_Your objective:_
Read the listing below and copy out every line that holds "harmful".

[Start of section]

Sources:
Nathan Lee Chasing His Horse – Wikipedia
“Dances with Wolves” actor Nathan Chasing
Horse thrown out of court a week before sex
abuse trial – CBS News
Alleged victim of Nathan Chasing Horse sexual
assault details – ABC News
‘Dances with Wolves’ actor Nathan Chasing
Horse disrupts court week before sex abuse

[End of section]
[Start of section]

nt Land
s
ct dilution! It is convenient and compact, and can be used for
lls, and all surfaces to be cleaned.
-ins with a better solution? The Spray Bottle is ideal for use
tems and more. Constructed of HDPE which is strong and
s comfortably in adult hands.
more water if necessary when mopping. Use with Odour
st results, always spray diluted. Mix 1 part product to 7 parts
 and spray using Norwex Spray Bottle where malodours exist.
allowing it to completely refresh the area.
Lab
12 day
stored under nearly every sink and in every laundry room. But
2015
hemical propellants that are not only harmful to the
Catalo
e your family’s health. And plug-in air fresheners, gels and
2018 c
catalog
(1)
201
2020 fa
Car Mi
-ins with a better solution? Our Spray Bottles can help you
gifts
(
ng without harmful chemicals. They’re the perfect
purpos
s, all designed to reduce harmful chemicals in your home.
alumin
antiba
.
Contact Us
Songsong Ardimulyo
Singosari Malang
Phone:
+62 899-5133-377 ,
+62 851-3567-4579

[End of section]
[Start of section]

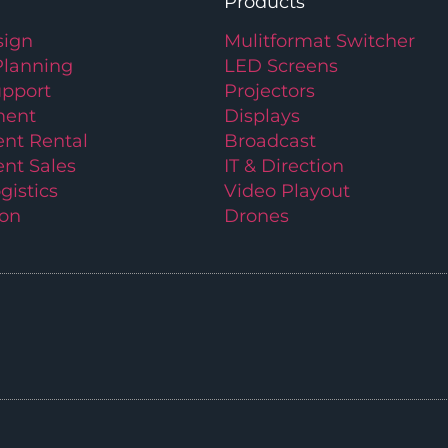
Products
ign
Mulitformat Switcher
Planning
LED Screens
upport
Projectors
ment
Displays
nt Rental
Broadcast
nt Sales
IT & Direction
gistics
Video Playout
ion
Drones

[End of section]

_Response to this exercise:_
hemical propellants that are not only harmful to the
ng without harmful chemicals. They’re the perfect
s, all designed to reduce harmful chemicals in your home.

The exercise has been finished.